Les citoyens voudront-ils réellement savoir les faiblesses de leur système immunitaire ?

RAEA : Aurons-nous envie de savoir à 15 ans que nous avons potentiellement telle ou telle maladie qui pourrait se déclencher ? Je ne sais pas. Si le prédictif est enthousiasmant pour la médecine, d’un point de vue purement médical, aurons-nous envie de savoir ou préfèrerons-nous nous mettre des œillères ? Jusqu’où voudrons-nous anticiper ? Cela pourrait en effet beaucoup impacter notre façon de vivre. C’est là que les questions éthiques sont à prendre en compte.

La télémédecine va-t-elle se généraliser selon vous, quel regard portez-vous dessus ?

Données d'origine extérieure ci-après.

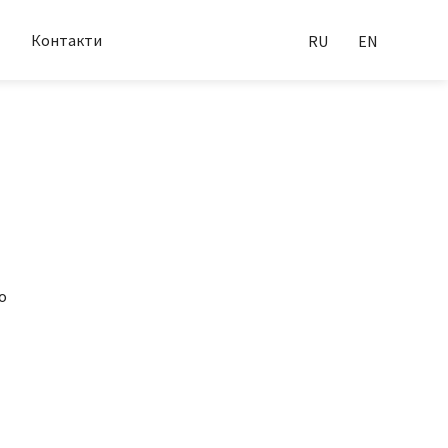
Контакти
RU
EN
о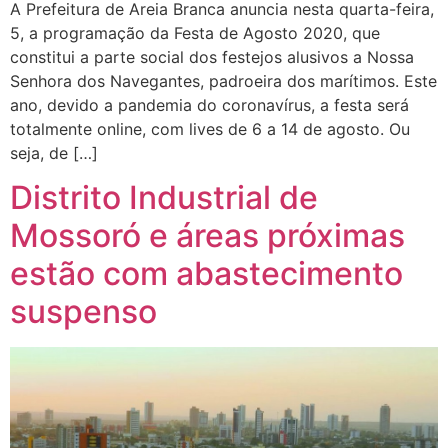
A Prefeitura de Areia Branca anuncia nesta quarta-feira,
5, a programação da Festa de Agosto 2020, que
constitui a parte social dos festejos alusivos a Nossa
Senhora dos Navegantes, padroeira dos marítimos. Este
ano, devido a pandemia do coronavírus, a festa será
totalmente online, com lives de 6 a 14 de agosto. Ou
seja, de […]
Distrito Industrial de
Mossoró e áreas próximas
estão com abastecimento
suspenso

RAEA : Nous connaissons un problème d’accès aux soins qui est très inégal sur le territoire. En ce sens, l’idée des téléconsultations est excellente. Dans certaines zones il faudrait même avoir des maisons de santé, avec du matériel pour que les personnes puissent consulter un spécialiste sans avoir à attendre un an. La CNAM a commencé à rembourser ce type de consultation, ce qui n’était pas le cas avant. Le développement de la téléconsultation est une évidence car il y a un manque à combler qui est très important. D’autant plus que le papy boom annonce un départ massif de professionnels à la retraite. Et je parle ici de la France où l’accès aux soins reste possible. Mais si on parle d’un continent comme l’Afrique, l’accès aux soins à distance pourrait changer des vies.

Moins coûteux, plus rapides, sans déplacement donc potentiellement plus écologique : nous devrons faire attention à la fracture numérique et ne pas créer de nouvelles inégalités.